Jurisdictional requirements

  1. In Pt 2A matters, the Court must consider a number of jurisdictional tests before any orders can be contemplated. The process is set out in Grantham Holdings Pty Ltd v Miller [2011] NSWLEC 1122 at [17] – [22].

Do the trees form a hedge?

  1. The first test is s 14A(1), that is, are the trees a hedge for the purpose of the Act?

  2. Section 14A(1) states:

14A Application of Part

(1) This Part applies only to groups of 2 or more trees that:

(a) are planted (whether in the ground or otherwise) so as to form a hedge, and

(b) rise to a height of at least 2.5 metres (above existing ground level).

  1. These trees were planted so as to form a hedge in 2009 and currently average about 8 metres in height.

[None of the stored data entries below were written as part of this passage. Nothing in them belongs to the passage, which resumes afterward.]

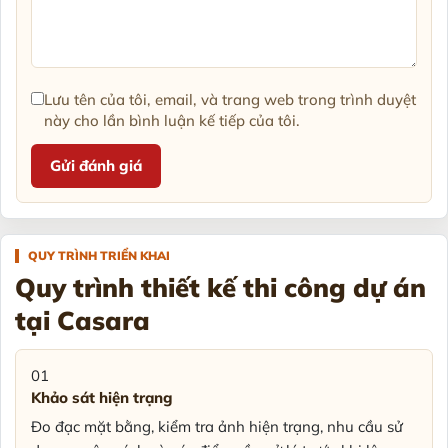
Lưu tên của tôi, email, và trang web trong trình duyệt
này cho lần bình luận kế tiếp của tôi.
QUY TRÌNH TRIỂN KHAI
Quy trình thiết kế thi công dự án
tại Casara
01
Khảo sát hiện trạng
Đo đạc mặt bằng, kiểm tra ảnh hiện trạng, nhu cầu sử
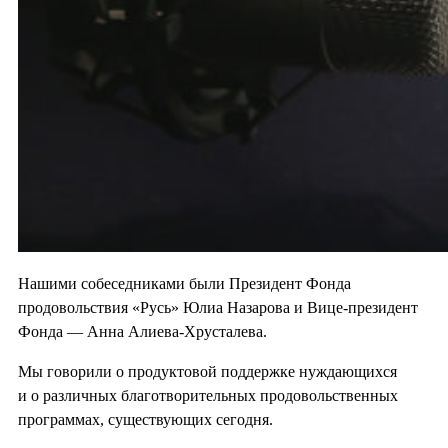
Нашими собеседниками были Президент Фонда
продовольствия «Русь» Юлиа Назарова и Вице-президент
Фонда — Анна Алиева-Хрусталева.
Мы говорили о продуктовой поддержке нуждающихся
и о различных благотворительных продовольственных
программах, существующих сегодня.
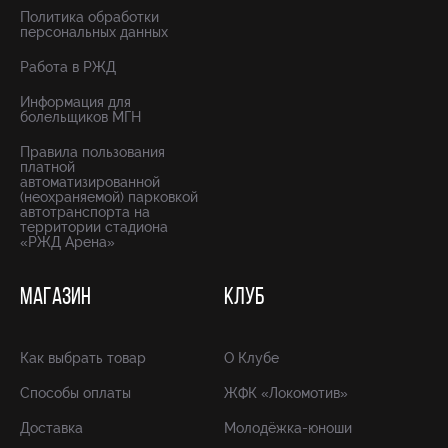
Политика обработки
персональных данных
Работа в РЖД
Информация для
болельщиков МГН
Правила пользования
платной
автоматизированной
(неохраняемой) парковкой
автотранспорта на
территории стадиона
«РЖД Арена»
МАГАЗИН
КЛУБ
Как выбрать товар
О Клубе
Способы оплаты
ЖФК «Локомотив»
Доставка
Молодёжка-юноши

Therefore, s14A(1) is satisfied for this hedge.

  2. Section 14B states that an owner of land may apply to the Court for an order to remedy, restrain or prevent the severe obstruction of:

14B Application to Court by affected land owner

(a) sunlight to a window of a dwelling situated on the applicant’s land, or

(b) any view from a dwelling situated on the land,

if the obstruction occurs as a consequence of trees to which this Part applies being situated on adjoining land.

  1. Section 14E(1)(a) requires the applicants to make a reasonable effort to reach agreement with the owner of the land on which the trees are situated. They have satisfied this requirement by communicating about their pruning requests with the respondent, verbally and in writing since 2013, both directly and through their solicitors.

  2. The next step is to assess the severity of the obstruction of sunlight to the applicants' dwelling as a consequence of any or all of the trees in the hedge.

  3. Section 14E(2)(a) states:

14E Matters of which Court must be satisfied before making an order

(2) The Court must not make an order under this Part unless it is satisfied that:

(a) the trees concerned:

(i) are severely obstructing sunlight to a window of a dwelling situated on the applicant's land, or

(ii) are severely obstructing a view from a dwelling situated on the applicant's land.

Findings

  1. In considering the severity of sunlight obstruction, the Court may take guidance from criteria used by local government in Development Application (DA) assessment, whereby obstruction of direct sunlight to more than 50% of a living room window for more than 3 hours between 9am and 3pm in mid-winter, is considered a threshold for intervention. Under the jurisdiction of the Trees Act, only one window need be so impacted.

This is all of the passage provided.